Task item:
Restate the entries below exactly, and keep all images out of the answer.

Exercise input:
= Beginning of Section =
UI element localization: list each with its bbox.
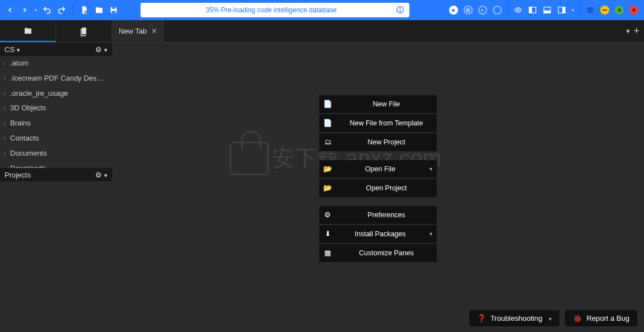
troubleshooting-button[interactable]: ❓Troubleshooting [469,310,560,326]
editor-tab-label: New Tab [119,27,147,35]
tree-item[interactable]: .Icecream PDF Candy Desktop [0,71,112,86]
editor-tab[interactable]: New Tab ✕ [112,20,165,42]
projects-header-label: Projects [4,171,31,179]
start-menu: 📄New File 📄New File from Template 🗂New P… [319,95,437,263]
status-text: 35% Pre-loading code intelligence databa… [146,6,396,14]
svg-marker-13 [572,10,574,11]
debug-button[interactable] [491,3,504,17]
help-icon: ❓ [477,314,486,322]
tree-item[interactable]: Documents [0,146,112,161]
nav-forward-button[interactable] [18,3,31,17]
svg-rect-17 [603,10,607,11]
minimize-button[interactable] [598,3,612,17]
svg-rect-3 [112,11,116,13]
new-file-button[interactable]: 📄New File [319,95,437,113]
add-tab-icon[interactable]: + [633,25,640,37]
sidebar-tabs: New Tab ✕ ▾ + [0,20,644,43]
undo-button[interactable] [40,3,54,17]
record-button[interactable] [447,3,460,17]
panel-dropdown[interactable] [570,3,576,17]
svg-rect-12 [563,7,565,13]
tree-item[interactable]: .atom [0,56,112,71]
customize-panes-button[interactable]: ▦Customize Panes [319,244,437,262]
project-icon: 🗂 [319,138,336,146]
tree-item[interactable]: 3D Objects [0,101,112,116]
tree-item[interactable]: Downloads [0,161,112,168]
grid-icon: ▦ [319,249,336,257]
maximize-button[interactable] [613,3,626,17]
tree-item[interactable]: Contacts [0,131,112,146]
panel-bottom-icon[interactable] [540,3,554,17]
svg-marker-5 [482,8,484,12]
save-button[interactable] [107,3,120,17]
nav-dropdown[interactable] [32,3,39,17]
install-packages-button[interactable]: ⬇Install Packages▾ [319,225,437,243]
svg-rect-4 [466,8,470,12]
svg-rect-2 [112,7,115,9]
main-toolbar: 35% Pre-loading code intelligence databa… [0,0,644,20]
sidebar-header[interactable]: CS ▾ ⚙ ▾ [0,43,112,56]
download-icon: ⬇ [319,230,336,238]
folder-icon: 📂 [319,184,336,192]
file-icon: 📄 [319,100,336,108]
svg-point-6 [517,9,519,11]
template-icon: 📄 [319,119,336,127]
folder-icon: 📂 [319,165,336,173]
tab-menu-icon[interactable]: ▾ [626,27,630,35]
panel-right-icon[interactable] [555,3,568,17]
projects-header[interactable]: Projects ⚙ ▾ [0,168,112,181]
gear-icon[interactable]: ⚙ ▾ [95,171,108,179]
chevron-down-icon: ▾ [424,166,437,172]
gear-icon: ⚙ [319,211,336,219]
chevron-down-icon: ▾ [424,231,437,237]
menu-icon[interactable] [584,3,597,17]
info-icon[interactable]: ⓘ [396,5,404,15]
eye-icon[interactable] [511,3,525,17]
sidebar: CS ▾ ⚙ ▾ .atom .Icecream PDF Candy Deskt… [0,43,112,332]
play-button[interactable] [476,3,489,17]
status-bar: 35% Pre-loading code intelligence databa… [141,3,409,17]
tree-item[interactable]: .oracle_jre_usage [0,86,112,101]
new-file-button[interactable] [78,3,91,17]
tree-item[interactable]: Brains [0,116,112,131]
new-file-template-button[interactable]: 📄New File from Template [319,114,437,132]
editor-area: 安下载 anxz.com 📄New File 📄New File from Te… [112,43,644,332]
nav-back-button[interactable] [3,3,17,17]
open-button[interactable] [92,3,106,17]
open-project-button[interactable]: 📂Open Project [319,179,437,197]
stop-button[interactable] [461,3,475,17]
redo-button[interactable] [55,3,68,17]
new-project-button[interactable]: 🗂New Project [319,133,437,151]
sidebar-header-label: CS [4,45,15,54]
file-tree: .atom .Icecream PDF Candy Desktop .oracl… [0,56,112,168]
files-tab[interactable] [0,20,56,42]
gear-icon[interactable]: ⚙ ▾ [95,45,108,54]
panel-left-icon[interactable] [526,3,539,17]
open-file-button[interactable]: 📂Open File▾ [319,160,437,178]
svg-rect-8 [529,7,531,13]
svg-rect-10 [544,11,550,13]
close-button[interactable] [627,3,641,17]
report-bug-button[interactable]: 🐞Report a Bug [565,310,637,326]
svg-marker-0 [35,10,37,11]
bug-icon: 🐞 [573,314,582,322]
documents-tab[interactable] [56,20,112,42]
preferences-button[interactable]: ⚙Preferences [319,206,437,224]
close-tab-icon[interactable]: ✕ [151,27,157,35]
= End of Section =
Solution for this exercise:
UI element localization: list each with its bbox.
troubleshooting-button[interactable]: ❓Troubleshooting [469,310,560,326]
editor-tab-label: New Tab [119,27,147,35]
tree-item[interactable]: .Icecream PDF Candy Desktop [0,71,112,86]
editor-tab[interactable]: New Tab ✕ [112,20,165,42]
projects-header-label: Projects [4,171,31,179]
start-menu: 📄New File 📄New File from Template 🗂New P… [319,95,437,263]
status-text: 35% Pre-loading code intelligence databa… [146,6,396,14]
svg-marker-13 [572,10,574,11]
debug-button[interactable] [491,3,504,17]
help-icon: ❓ [477,314,486,322]
tree-item[interactable]: Documents [0,146,112,161]
nav-forward-button[interactable] [18,3,31,17]
svg-rect-17 [603,10,607,11]
minimize-button[interactable] [598,3,612,17]
svg-rect-3 [112,11,116,13]
new-file-button[interactable]: 📄New File [319,95,437,113]
add-tab-icon[interactable]: + [633,25,640,37]
sidebar-tabs: New Tab ✕ ▾ + [0,20,644,43]
undo-button[interactable] [40,3,54,17]
record-button[interactable] [447,3,460,17]
panel-dropdown[interactable] [570,3,576,17]
svg-rect-12 [563,7,565,13]
tree-item[interactable]: .atom [0,56,112,71]
customize-panes-button[interactable]: ▦Customize Panes [319,244,437,262]
project-icon: 🗂 [319,138,336,146]
tree-item[interactable]: 3D Objects [0,101,112,116]
tree-item[interactable]: Downloads [0,161,112,168]
grid-icon: ▦ [319,249,336,257]
maximize-button[interactable] [613,3,626,17]
tree-item[interactable]: Contacts [0,131,112,146]
panel-bottom-icon[interactable] [540,3,554,17]
svg-marker-5 [482,8,484,12]
save-button[interactable] [107,3,120,17]
nav-dropdown[interactable] [32,3,39,17]
install-packages-button[interactable]: ⬇Install Packages▾ [319,225,437,243]
svg-rect-4 [466,8,470,12]
svg-rect-2 [112,7,115,9]
main-toolbar: 35% Pre-loading code intelligence databa… [0,0,644,20]
sidebar-header[interactable]: CS ▾ ⚙ ▾ [0,43,112,56]
download-icon: ⬇ [319,230,336,238]
folder-icon: 📂 [319,184,336,192]
file-icon: 📄 [319,100,336,108]
svg-point-6 [517,9,519,11]
template-icon: 📄 [319,119,336,127]
folder-icon: 📂 [319,165,336,173]
tab-menu-icon[interactable]: ▾ [626,27,630,35]
panel-right-icon[interactable] [555,3,568,17]
projects-header[interactable]: Projects ⚙ ▾ [0,168,112,181]
gear-icon[interactable]: ⚙ ▾ [95,171,108,179]
chevron-down-icon: ▾ [424,166,437,172]
gear-icon: ⚙ [319,211,336,219]
chevron-down-icon: ▾ [424,231,437,237]
menu-icon[interactable] [584,3,597,17]
info-icon[interactable]: ⓘ [396,5,404,15]
eye-icon[interactable] [511,3,525,17]
sidebar: CS ▾ ⚙ ▾ .atom .Icecream PDF Candy Deskt… [0,43,112,332]
play-button[interactable] [476,3,489,17]
status-bar: 35% Pre-loading code intelligence databa… [141,3,409,17]
tree-item[interactable]: .oracle_jre_usage [0,86,112,101]
new-file-button[interactable] [78,3,91,17]
tree-item[interactable]: Brains [0,116,112,131]
new-file-template-button[interactable]: 📄New File from Template [319,114,437,132]
editor-area: 安下载 anxz.com 📄New File 📄New File from Te… [112,43,644,332]
nav-back-button[interactable] [3,3,17,17]
open-button[interactable] [92,3,106,17]
open-project-button[interactable]: 📂Open Project [319,179,437,197]
stop-button[interactable] [461,3,475,17]
redo-button[interactable] [55,3,68,17]
new-project-button[interactable]: 🗂New Project [319,133,437,151]
sidebar-header-label: CS [4,45,15,54]
file-tree: .atom .Icecream PDF Candy Desktop .oracl… [0,56,112,168]
files-tab[interactable] [0,20,56,42]
gear-icon[interactable]: ⚙ ▾ [95,45,108,54]
panel-left-icon[interactable] [526,3,539,17]
open-file-button[interactable]: 📂Open File▾ [319,160,437,178]
svg-rect-8 [529,7,531,13]
svg-rect-10 [544,11,550,13]
close-button[interactable] [627,3,641,17]
report-bug-button[interactable]: 🐞Report a Bug [565,310,637,326]
svg-marker-0 [35,10,37,11]
bug-icon: 🐞 [573,314,582,322]
documents-tab[interactable] [56,20,112,42]
preferences-button[interactable]: ⚙Preferences [319,206,437,224]
close-tab-icon[interactable]: ✕ [151,27,157,35]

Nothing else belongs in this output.